The machinery of time ticks forward producing newer and more autonomous technology for producing “art”.

What does this mean for artists? What is an artist? Will AI replace artists (spoiler alert, yes but probably not in the way you think)?

What is an Artist?

An artist is someone creating work at the intersection of technique mastery and deep human understanding. An artist must have a superior amount of both of these qualities. There is less subjectivity here than modern culture has errantly asserted over the last century.

A plumber was out to my house to replace the hot water heater a couple of weeks ago. His technique was incredible. He likely learned through an apprenticeship. As a total home-DIY-screwup I could never do what that plumber did. Was his task an expression of deep human understanding? Of course not, thus it was not art.

I enjoy looking at Jackson Pollock’s paintings. He was deeply enmeshed in the human experience and palpably expressed his understanding of life. His technique exists largely outside of any canon and someone who has never touched a paintbrush could easily be taught the “technique” in an afternoon. Jackson Pollock was not an artist (although I still enjoy his paintings).

The blame for the current muddiness around the question of “what is an artist?” can be laid at the feet of academia. The consistent denial of the truth in our institutions over the past century has all but ensured that art has become a directionless free-for-all with no sense of what true beauty is. The essence of this phenomenon can be summed up by one area I’ve failed to see anyone take a stand. I’ve never met an academic musician with the stones to say this outright so I am saying it unambiguously and in plain speak. No mainstream electronic musician today possesses anywhere close to as much talent as Bach did while improvising a fugue, no exceptions. This statement is objectively true and any argument to the contrary reflects a weak understanding of artistry, talent, and possibly even what it means to be a human expressing oneself. I am sick of pretending like this isn’t true to placate utter idiots. Furthermore, I maintain this position despite being an avid fan and enjoyer of much contemporary music. Despite this, I admit the artistic and technical (in the Ellulian sense) inferiority of the contemporary music I enjoy.

Technique, Our New God

Over the past century we have replaced God in the West with technique.
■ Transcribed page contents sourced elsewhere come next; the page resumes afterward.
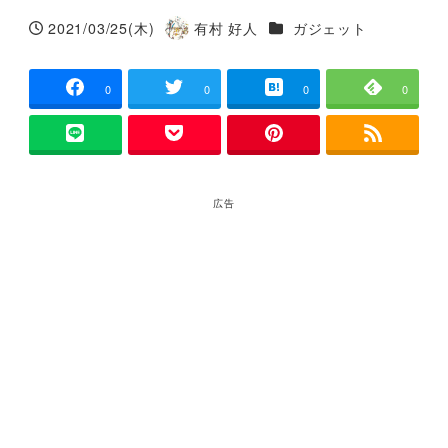
カテゴリー
2021/03/25(木)
有村 好人
ガジェット
投稿日
著
者
0
0
0
0
広告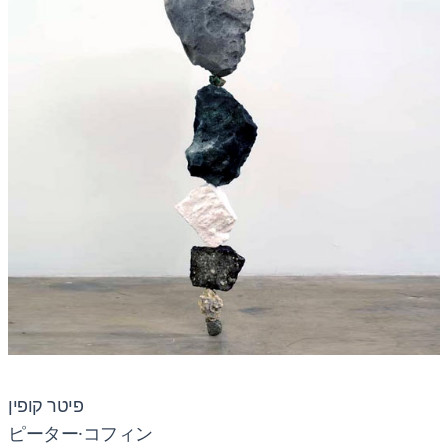
פיטר קופין
ピーター·コフィン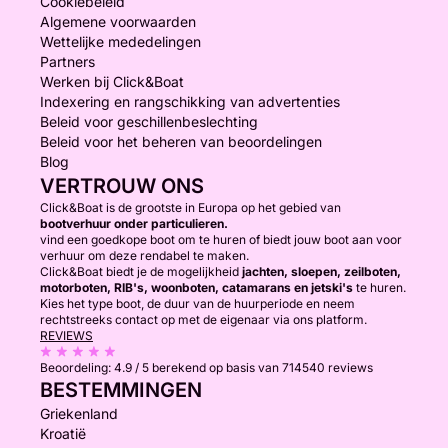
Cookiebeleid
Algemene voorwaarden
Wettelijke mededelingen
Partners
Werken bij Click&Boat
Indexering en rangschikking van advertenties
Beleid voor geschillenbeslechting
Beleid voor het beheren van beoordelingen
Blog
VERTROUW ONS
Click&Boat is de grootste in Europa op het gebied van
bootverhuur onder particulieren.
vind een goedkope boot om te huren of biedt jouw boot aan voor
verhuur om deze rendabel te maken.
Click&Boat biedt je de mogelijkheid
jachten, sloepen, zeilboten,
motorboten, RIB's, woonboten, catamarans en jetski's
te huren.
Kies het type boot, de duur van de huurperiode en neem
rechtstreeks contact op met de eigenaar via ons platform.
REVIEWS
Beoordeling:
4.9 / 5
berekend op basis van 714540 reviews
BESTEMMINGEN
Griekenland
Kroatië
Technique has taken over the whole of civilization. Death, procreation, birth all submit to technical efficiency and systemization. — Jaques Ellul

The dopamine-addled minds of our modern time and place crave efficiency via technique. In perhaps the most disturbing trend in this vein, prescription amphetamines, which cause more dopamine to be released, have become so popular in the US that there are shortages of them.

The same trend of course permeates the artistic landscape.
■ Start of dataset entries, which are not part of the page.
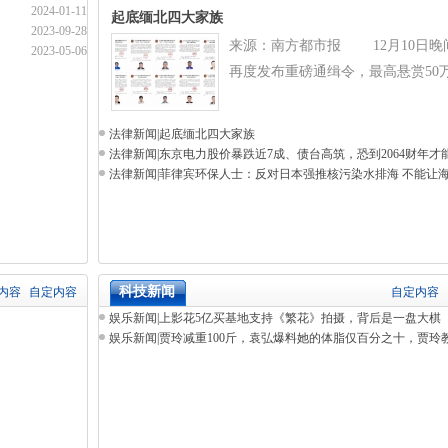
2024-01-11
起底缅北四大家族
2023-09-28
来源：南方都市报 12月10日晚
2023-05-06
再度发布重磅通缉令，最高悬赏50
法律新闻
|
起底缅北四大家族
法律新闻
|
东京电力股价暴跌近7成、债台高筑，恐到2064财年才
法律新闻
|
菲律宾环保人士：反对日本强推核污染水排海 不能让
科技新闻
内容
自定内容
自定内容
娱乐新闻
|
上影花5亿买基地支持《繁花》拍摄，背后是一盘大棋
娱乐新闻
|
贾玲减重100斤，袁弘爆料她的体脂仅百分之十，贾玲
A modern musical performance now consists of one drugged up supermodel pressing play then dancing around on stage to a prerecorded “fun beat” (without too many notes and certainly not outside of a single scale), perhaps this phenomenon contains a deeper message about the isolation, disdain for intelligence, low self esteem, and pointless hedonism of the culture.

A modern work of visual art is lauded by the culture for one of two reasons — its technique is “cool” or its technique causes the maximal amount of dopamine release. Yayoi Kusama’s infinity mirror rooms have the extended benefit of causing secondary dopamine releases because every uncultured a•••••• and their sister posts a photo of themselves in the installation on social media.

A modern work of literature contains one idea and a predictable protagonist, maybe an anti-hero, and maybe one to two features that make the character more “complex”. To achieve a position on the now-largely-irrelevant NYT Best Seller list the work must certainly contain ideas that support modern propagandist causes.

The situation is not hopeless but it is grim. Every once in a while a David Foster Wallace emerges from the milieu and immaculately expresses something true to the human condition with relentlessly precise technique.

In order for someone like David Foster Wallace to write Infinite Jest, two things need to occur, a dance. The culture needs to have a hole in it roughly the shape of David Foster Wallace. Pre-artist Wallace needs to have already learned and been born with the disposition to perform his task. Then the dance happens, the Wallace shaped hole needs to reshape a bit, and Wallace himself needs to reshape a bit, only then can a work of art be birthed out of the universe.

If we hate truth, intelligence, and self esteem while worshipping hedonism via efficient dopamine release, how will we form a culture that births truly great and beautiful art?

Most Artists Deserve to be Replaced, and They Will Be Very Soon

Most people reading this that consider themselves to be an “artist” don’t have what it takes to be one. I certainly didn’t. If you’re in that position, or even have the faintest doubt about it, it would be better for you to pursue anything other than being an artist. That sounds harsh but it is one of the truest things I can say about becoming an artist. The pursuit must dwarf everything — career, family, relationships, emotional health, etc. If it doesn’t consume you, you bring insult to the word. It is that serious.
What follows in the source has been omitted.